-- Exercise description --
The line with "ASIA-PACIFIC" marks the first line to copy, and the line with "dministrative tools" marks the last. Transcribe that stretch of the data below exactly, without pictures.

[Opening Data for the task section]

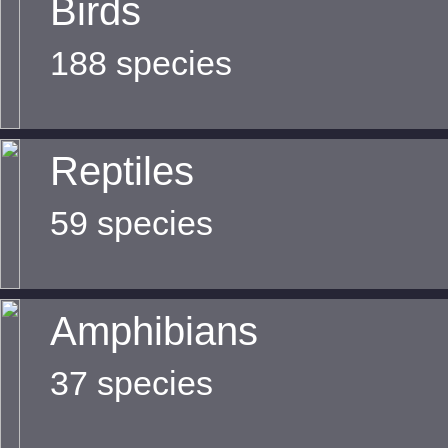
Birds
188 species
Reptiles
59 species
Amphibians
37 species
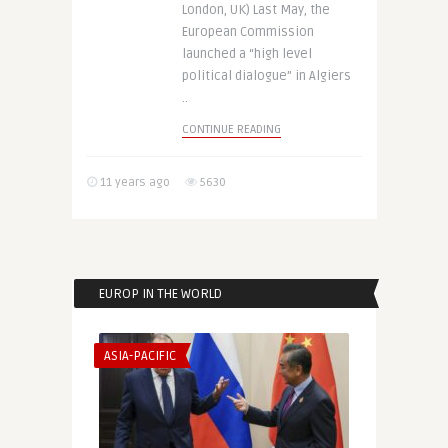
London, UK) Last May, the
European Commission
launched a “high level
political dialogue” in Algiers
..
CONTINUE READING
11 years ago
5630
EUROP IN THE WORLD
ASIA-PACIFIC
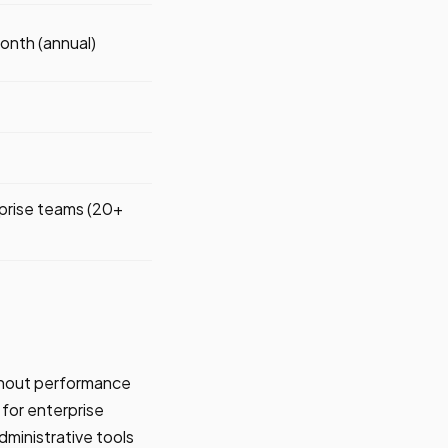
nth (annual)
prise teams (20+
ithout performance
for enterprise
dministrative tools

[Closing Data for the task section]
[Opening Data for the task section]

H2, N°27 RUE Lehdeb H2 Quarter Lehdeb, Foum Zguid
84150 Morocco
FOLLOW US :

[Closing Data for the task section]

-- Exercise output --
ASIA-PACIFIC
nth (annual)
prise teams (20+
ithout performance
for enterprise
dministrative tools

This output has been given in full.